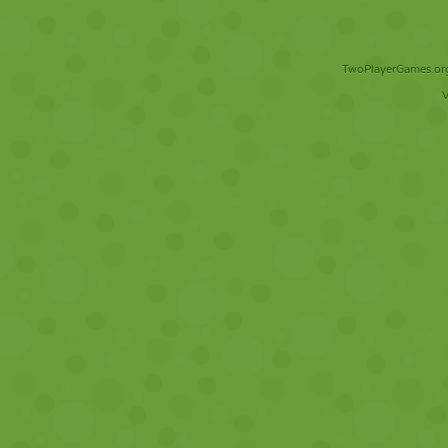
TwoPlayerGames.org 
V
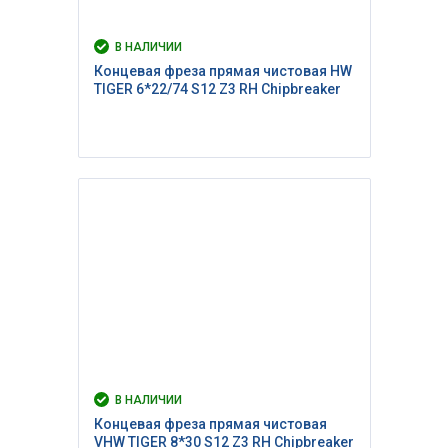
В НАЛИЧИИ
Концевая фреза прямая чистовая HW
TIGER 6*22/74 S12 Z3 RH Сhipbreaker
В НАЛИЧИИ
Концевая фреза прямая чистовая
VHW TIGER 8*30 S12 Z3 RH Сhipbreaker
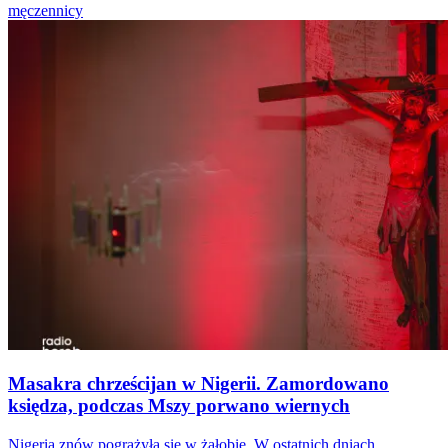
męczennicy
Masakra chrześcijan w Nigerii. Zamordowano
księdza, podczas Mszy porwano wiernych
Nigeria znów pogrążyła się w żałobie. W ostatnich dniach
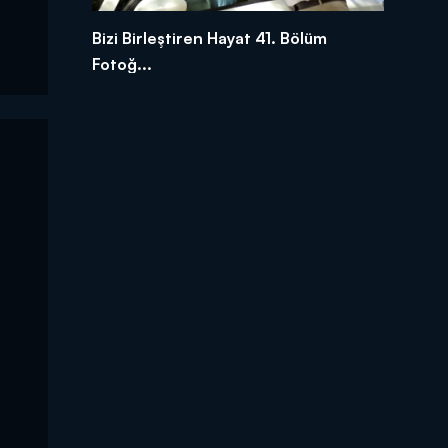
Bizi Birleştiren Hayat 41. Bölüm
Fotoğ...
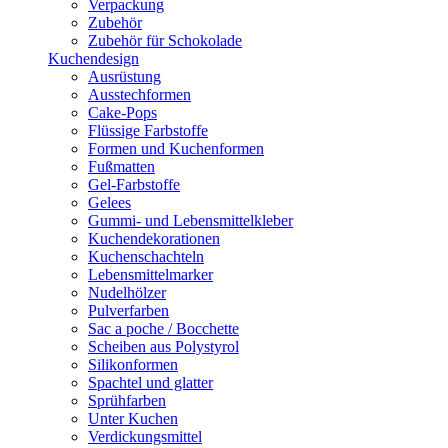
Verpackung
Zubehör
Zubehör für Schokolade
Kuchendesign
Ausrüstung
Ausstechformen
Cake-Pops
Flüssige Farbstoffe
Formen und Kuchenformen
Fußmatten
Gel-Farbstoffe
Gelees
Gummi- und Lebensmittelkleber
Kuchendekorationen
Kuchenschachteln
Lebensmittelmarker
Nudelhölzer
Pulverfarben
Sac a poche / Bocchette
Scheiben aus Polystyrol
Silikonformen
Spachtel und glatter
Sprühfarben
Unter Kuchen
Verdickungsmittel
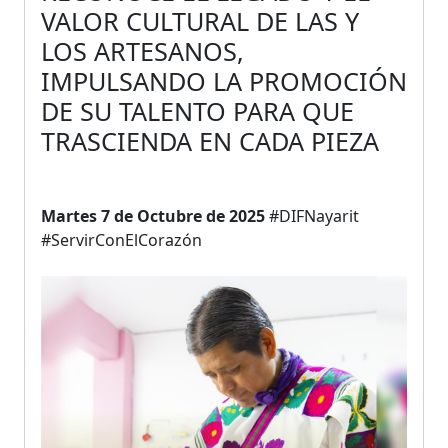
VALOR CULTURAL DE LAS Y
LOS ARTESANOS,
IMPULSANDO LA PROMOCIÓN
DE SU TALENTO PARA QUE
TRASCIENDA EN CADA PIEZA
Martes 7 de Octubre de 2025
#DIFNayarit
#ServirConElCorazón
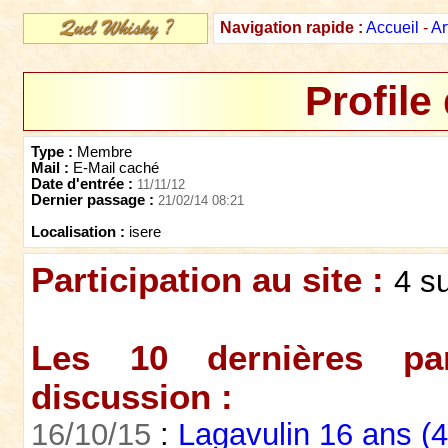
Navigation rapide :
Accueil
-
Ar
Profile
Type :
Membre
Mail :
E-Mail caché
Date d'entrée :
11/11/12
Dernier passage :
21/02/14 08:21
Localisation :
isere
Participation au site :
4 s
Les 10 dernières par
discussion :
16/10/15
:
Lagavulin 16 ans (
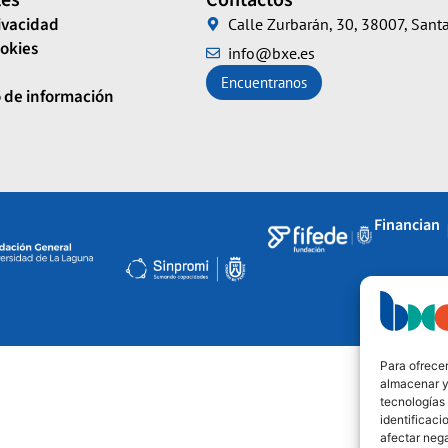
les
Contactos
rivacidad
Calle Zurbarán, 30, 38007, Santa
ookies
info@bxe.es
Encuentranos
 de información
Financian
Para ofrecer
almacenar y/
tecnologías
identificaci
afectar nega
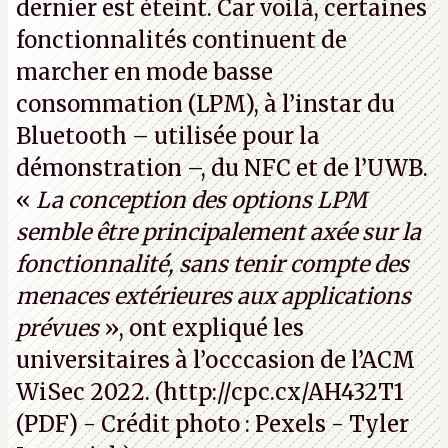
dernier est éteint. Car voilà, certaines
fonctionnalités continuent de
marcher en mode basse
consommation (LPM), à l’instar du
Bluetooth – utilisée pour la
démonstration –, du NFC et de l’UWB.
«
La conception des options LPM
semble être principalement axée sur la
fonctionnalité, sans tenir compte des
menaces extérieures aux applications
prévues
», ont expliqué les
universitaires à l’occcasion de l’ACM
WiSec 2022. (
http://cpc.cx/AH432T1
(PDF) - Crédit photo : Pexels - Tyler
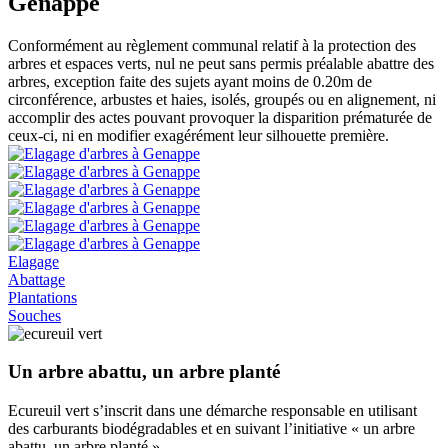
Genappe
Conformément au règlement communal relatif à la protection des
arbres et espaces verts, nul ne peut sans permis préalable abattre des
arbres, exception faite des sujets ayant moins de 0.20m de
circonférence, arbustes et haies, isolés, groupés ou en alignement, ni
accomplir des actes pouvant provoquer la disparition prématurée de
ceux-ci, ni en modifier exagérément leur silhouette première.
Elagage
Abattage
Plantations
Souches
Un arbre abattu, un arbre planté
Ecureuil vert s’inscrit dans une démarche responsable en utilisant
des carburants biodégradables et en suivant l’initiative « un arbre
abattu, un arbre planté ».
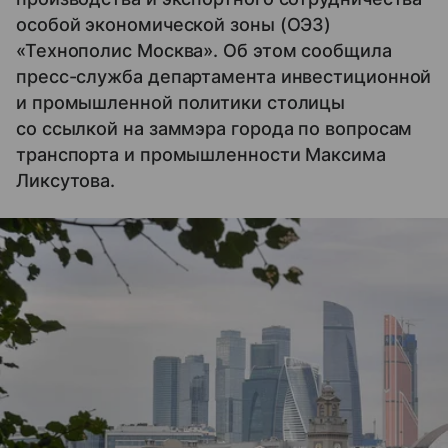
особой экономической зоны (ОЭЗ)
«Технополис Москва». Об этом сообщила
пресс-служба департамента инвестиционной
и промышленной политики столицы
со ссылкой на заммэра города по вопросам
транспорта и промышленности Максима
Ликсутова.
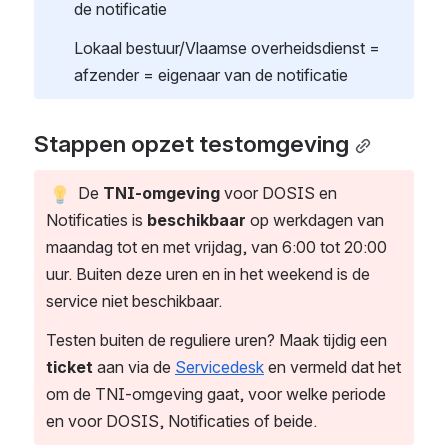
de notificatie 
Lokaal bestuur/Vlaamse overheidsdienst = 
afzender = eigenaar van de notificatie
Stappen opzet testomgeving
 De 
TNI-omgeving 
voor DOSIS en 
Notificaties is 
beschikbaar
 op werkdagen van 
maandag tot en met vrijdag, van 6:00 tot 20:00 
uur. Buiten deze uren en in het weekend is de 
service niet beschikbaar.
Testen buiten de reguliere uren? Maak tijdig een 
ticket
 aan via de 
Servicedesk
 en vermeld dat het 
om de TNI-omgeving gaat, voor welke periode 
en voor DOSIS, Notificaties of beide.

══════

▶ About this exercise:
The result should be the full listing, retyped exactly and free of pictures.

▶ Response to this task:
TwoPlayerGames.org 
V
В НАЛИЧИИ
Концевая фреза прямая чистовая HW
TIGER 6*22/74 S12 Z3 RH Сhipbreaker
В НАЛИЧИИ
Концевая фреза прямая чистовая
VHW TIGER 8*30 S12 Z3 RH Сhipbreaker
męczennicy
Masakra chrześcijan w Nigerii. Zamordowano
księdza, podczas Mszy porwano wiernych
Nigeria znów pogrążyła się w żałobie. W ostatnich dniach
Bizi Birleştiren Hayat 41. Bölüm
Fotoğ...
Verpackung
Zubehör
Zubehör für Schokolade
Kuchendesign
Ausrüstung
Ausstechformen
Cake-Pops
Flüssige Farbstoffe
Formen und Kuchenformen
Fußmatten
Gel-Farbstoffe
Gelees
Gummi- und Lebensmittelkleber
Kuchendekorationen
Kuchenschachteln
Lebensmittelmarker
Nudelhölzer
Pulverfarben
Sac a poche / Bocchette
Scheiben aus Polystyrol
Silikonformen
Spachtel und glatter
Sprühfarben
Unter Kuchen
Verdickungsmittel
VALOR CULTURAL DE LAS Y
LOS ARTESANOS,
IMPULSANDO LA PROMOCIÓN
DE SU TALENTO PARA QUE
TRASCIENDA EN CADA PIEZA
Martes 7 de Octubre de 2025
#DIFNayarit
#ServirConElCorazón
Navigation rapide :
Accueil
-
Ar
Profile
Type :
Membre
Mail :
E-Mail caché
Date d'entrée :
11/11/12
Dernier passage :
21/02/14 08:21
Localisation :
isere
Participation au site :
4 s
Les 10 dernières par
discussion :
16/10/15
:
Lagavulin 16 ans (
les
Contactos
rivacidad
Calle Zurbarán, 30, 38007, Santa
ookies
info@bxe.es
Encuentranos
 de información
Financian
Para ofrecer
almacenar y/
tecnologías
identificaci
afectar nega
dernier est éteint. Car voilà, certaines
fonctionnalités continuent de
marcher en mode basse
consommation (LPM), à l’instar du
Bluetooth – utilisée pour la
démonstration –, du NFC et de l’UWB.
«
La conception des options LPM
semble être principalement axée sur la
fonctionnalité, sans tenir compte des
menaces extérieures aux applications
prévues
», ont expliqué les
universitaires à l’occcasion de l’ACM
WiSec 2022. (
http://cpc.cx/AH432T1
(PDF) - Crédit photo : Pexels - Tyler
Genappe
Conformément au règlement communal relatif à la protection des
arbres et espaces verts, nul ne peut sans permis préalable abattre des
arbres, exception faite des sujets ayant moins de 0.20m de
circonférence, arbustes et haies, isolés, groupés ou en alignement, ni
accomplir des actes pouvant provoquer la disparition prématurée de
ceux-ci, ni en modifier exagérément leur silhouette première.
Elagage
Abattage
Plantations
Souches
Un arbre abattu, un arbre planté
Ecureuil vert s’inscrit dans une démarche responsable en utilisant
des carburants biodégradables et en suivant l’initiative « un arbre
abattu, un arbre planté ».
особой экономической зоны (ОЭЗ)
«Технополис Москва». Об этом сообщила
пресс-служба департамента инвестиционной
и промышленной политики столицы
со ссылкой на заммэра города по вопросам
транспорта и промышленности Максима
Ликсутова.
de notificatie 
Lokaal bestuur/Vlaamse overheidsdienst = 
afzender = eigenaar van de notificatie
Stappen opzet testomgeving
 De 
TNI-omgeving 
voor DOSIS en 
Notificaties is 
beschikbaar
 op werkdagen van 
maandag tot en met vrijdag, van 6:00 tot 20:00 
uur. Buiten deze uren en in het weekend is de 
service niet beschikbaar.
Testen buiten de reguliere uren? Maak tijdig een 
ticket
 aan via de 
Servicedesk
 en vermeld dat het 
om de TNI-omgeving gaat, voor welke periode 
en voor DOSIS, Notificaties of beide.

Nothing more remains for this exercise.